**Data provided**
=== Section Start ===

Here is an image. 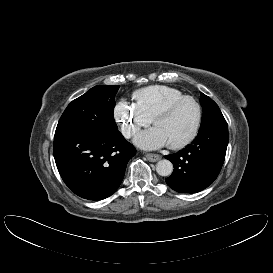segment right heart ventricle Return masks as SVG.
<instances>
[{
	"mask_svg": "<svg viewBox=\"0 0 273 273\" xmlns=\"http://www.w3.org/2000/svg\"><path fill=\"white\" fill-rule=\"evenodd\" d=\"M183 96L178 89L164 85L148 86L133 93L135 104L151 121L168 103Z\"/></svg>",
	"mask_w": 273,
	"mask_h": 273,
	"instance_id": "obj_1",
	"label": "right heart ventricle"
}]
</instances>
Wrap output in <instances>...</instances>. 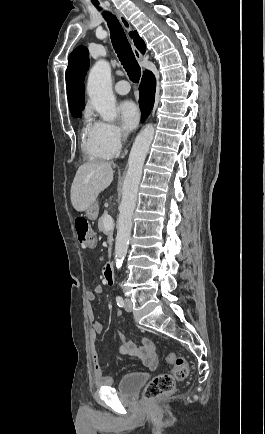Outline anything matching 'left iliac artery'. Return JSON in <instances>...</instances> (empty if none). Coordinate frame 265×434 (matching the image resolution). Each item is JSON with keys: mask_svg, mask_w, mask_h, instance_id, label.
Masks as SVG:
<instances>
[{"mask_svg": "<svg viewBox=\"0 0 265 434\" xmlns=\"http://www.w3.org/2000/svg\"><path fill=\"white\" fill-rule=\"evenodd\" d=\"M116 302H117V305L119 307H123L124 306L123 298L121 296H119V295L116 297Z\"/></svg>", "mask_w": 265, "mask_h": 434, "instance_id": "1", "label": "left iliac artery"}]
</instances>
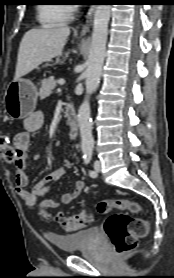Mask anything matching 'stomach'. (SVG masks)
<instances>
[{
  "label": "stomach",
  "mask_w": 174,
  "mask_h": 278,
  "mask_svg": "<svg viewBox=\"0 0 174 278\" xmlns=\"http://www.w3.org/2000/svg\"><path fill=\"white\" fill-rule=\"evenodd\" d=\"M38 91L32 81L20 78L11 81L4 95V107L13 120L24 119L36 108Z\"/></svg>",
  "instance_id": "1"
}]
</instances>
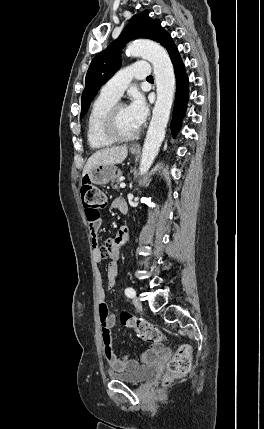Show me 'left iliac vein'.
Masks as SVG:
<instances>
[{
    "instance_id": "1",
    "label": "left iliac vein",
    "mask_w": 264,
    "mask_h": 429,
    "mask_svg": "<svg viewBox=\"0 0 264 429\" xmlns=\"http://www.w3.org/2000/svg\"><path fill=\"white\" fill-rule=\"evenodd\" d=\"M133 304L135 307H137L138 309L142 307V304L140 302V300L137 297L133 298Z\"/></svg>"
}]
</instances>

=== Section End ===

Return nothing except the lines from the one containing "Mask anything matching 'stomach'. (SVG masks)" through the final line of the data, copied exactly. Leave out all pictures.

Mask anything matching 'stomach'. (SVG masks)
<instances>
[{
  "label": "stomach",
  "mask_w": 174,
  "mask_h": 278,
  "mask_svg": "<svg viewBox=\"0 0 174 278\" xmlns=\"http://www.w3.org/2000/svg\"><path fill=\"white\" fill-rule=\"evenodd\" d=\"M38 91L32 81L20 78L11 81L4 95V107L13 120L24 119L36 108Z\"/></svg>",
  "instance_id": "1"
}]
</instances>
Show me 'left iliac vein'.
Masks as SVG:
<instances>
[{
    "instance_id": "1",
    "label": "left iliac vein",
    "mask_w": 264,
    "mask_h": 429,
    "mask_svg": "<svg viewBox=\"0 0 264 429\" xmlns=\"http://www.w3.org/2000/svg\"><path fill=\"white\" fill-rule=\"evenodd\" d=\"M133 304L135 307H137L138 309L142 307V304L140 302V300L137 297L133 298Z\"/></svg>"
}]
</instances>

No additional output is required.